CONCLUSÃO Com este estudo foi possível vivenciar de forma mais aprofundada o cotidiano deste espaço fronteiriço e adquirir experiências quanto as escolas e também ao modo de vida desta população, foi possível entender que ser um habitante desta região ou um estudante de uma escola fronteiriça não é suficiente para entender a dinâmica de como tudo acontece, mas sim, a pesquisa estruturada com subsídios que permitem adquirir resultados esperados e até inimagináveis. Estivemos como praticante do cotidiano escolar em algumas classes, fazendo um mergulho com a intenção de compreender como os currículos expressam as questões referentes aos estrangeiros nas três escolas já que as mesmas possuem em seu quadro de discentes alunos brasileiros, colombianos e peruanos dando atenção a possíveis práticas subversivas e atitudes de valorização ou desvalorização dessas identidades.
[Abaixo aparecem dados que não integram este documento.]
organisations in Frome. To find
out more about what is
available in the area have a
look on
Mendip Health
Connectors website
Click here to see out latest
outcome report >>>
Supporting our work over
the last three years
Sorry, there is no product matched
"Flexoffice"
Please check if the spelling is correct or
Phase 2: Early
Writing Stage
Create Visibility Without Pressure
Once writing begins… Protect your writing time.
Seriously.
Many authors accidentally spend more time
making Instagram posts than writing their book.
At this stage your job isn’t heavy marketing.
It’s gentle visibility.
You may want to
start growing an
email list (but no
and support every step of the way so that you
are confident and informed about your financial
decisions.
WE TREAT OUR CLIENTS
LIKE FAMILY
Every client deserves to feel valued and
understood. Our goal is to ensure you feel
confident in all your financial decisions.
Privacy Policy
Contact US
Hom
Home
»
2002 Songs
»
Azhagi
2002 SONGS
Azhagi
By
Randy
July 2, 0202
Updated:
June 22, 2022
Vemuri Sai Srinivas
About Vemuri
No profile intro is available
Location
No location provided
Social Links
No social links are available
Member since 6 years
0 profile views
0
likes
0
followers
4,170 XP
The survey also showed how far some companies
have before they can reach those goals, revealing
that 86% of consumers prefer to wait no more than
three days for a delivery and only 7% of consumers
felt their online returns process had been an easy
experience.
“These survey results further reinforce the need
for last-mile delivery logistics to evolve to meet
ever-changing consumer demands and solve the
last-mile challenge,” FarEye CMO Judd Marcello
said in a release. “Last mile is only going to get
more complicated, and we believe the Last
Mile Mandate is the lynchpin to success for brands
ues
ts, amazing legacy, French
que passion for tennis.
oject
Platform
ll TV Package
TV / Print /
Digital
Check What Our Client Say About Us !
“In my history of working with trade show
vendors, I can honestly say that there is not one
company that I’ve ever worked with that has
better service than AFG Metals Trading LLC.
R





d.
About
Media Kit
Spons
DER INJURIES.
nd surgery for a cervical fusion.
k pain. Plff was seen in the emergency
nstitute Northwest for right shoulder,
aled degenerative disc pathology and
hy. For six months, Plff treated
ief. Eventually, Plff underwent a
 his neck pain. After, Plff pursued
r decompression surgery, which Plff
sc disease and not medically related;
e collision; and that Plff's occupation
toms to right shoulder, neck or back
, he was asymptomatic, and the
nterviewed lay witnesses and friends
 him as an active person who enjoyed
Antes da pesquisa não havíamos pensado que em algum momento na docência iriamos nos deparar com um aluno peruano e/ou colombiano, que todas as escolas desta região são fronteiriças e que o professor que atua ou futuramente irá atuar nesta região precisa ter um novo olhar que rompa com limites que a diferença impõe e que pode ser um empecilho no desenvolvimento das escolas. Realizar uma pesquisa científica na área da educação onde o objeto de estudo são escolas da tríplice fronteira amazônica permite descobrir novos significados, novos valores, nova visão de relações entre indivíduos de mesma e diferente comunidade e nova visão de mundo. Com isto as possibilidades inicialmente mencionadas onde considerava-se que possivelmente os sujeitos omitiam suas identidades nacionais por não serem valorizadas, ao longo do mergulho nas escolas foram confirmadas, trazendo assim, a conclusão de que os alunos estrangeiros estão inseridos nas escolas fronteiriças de forma invisibilizada, onde eles mesmos ocultam suas identidades, mas porquê primeiramente concebem que as mesmas não são valorizadas no cotidiano escolar. Pensa-se que essas escolas devam estar preparadas para receber alunos estrangeiros devido à constante mobilidade entre os municípios, e no cotidiano dessas escolas fronteiriças deveriam ser incluídas práticas que valorizem tanto o aluno do próprio país quanto o estrangeiro, para que todos se sintam parte integrante da realidade em que estão inseridos. Caso contrário, imaginamos que esses sujeitos subvertam suas identidades nacionais por não serem valorizadas dentro desse espaço.

REFERÊNCIAS ALVES, Nilda. Formação de professores: pensar e fazer. 3. Ed. São Paulo: Cortez, 1995. p. 16 MONTENEGRO, Márcia Maria Nunes. Professor Caboclo: educando na diversidade para a diversidade. Manaus: BK, 2006. ROCHA, Aline Andrade Weber Nunes [et al.] Currículos Teorias e práticas. Rio de Janeiro: LTC, 2012. p. 15 SANTOS, Boaventura de Souza; MENEZES, Maria Paula Epistemologia do Sul. São Paulo: Cortez. 2010 SILVA, T. T; HALL, S; WOORDWARD, Kathryn. Identidade e diferença: A perspectiva dos estudos culturais. Petrópolis, RJ: Vozes, 2011.. A construção multicultural da igualdade e da diferença. Oficina do CES n. 135, Centro de Estudos Sociais: Coimbra, janeiro 1999.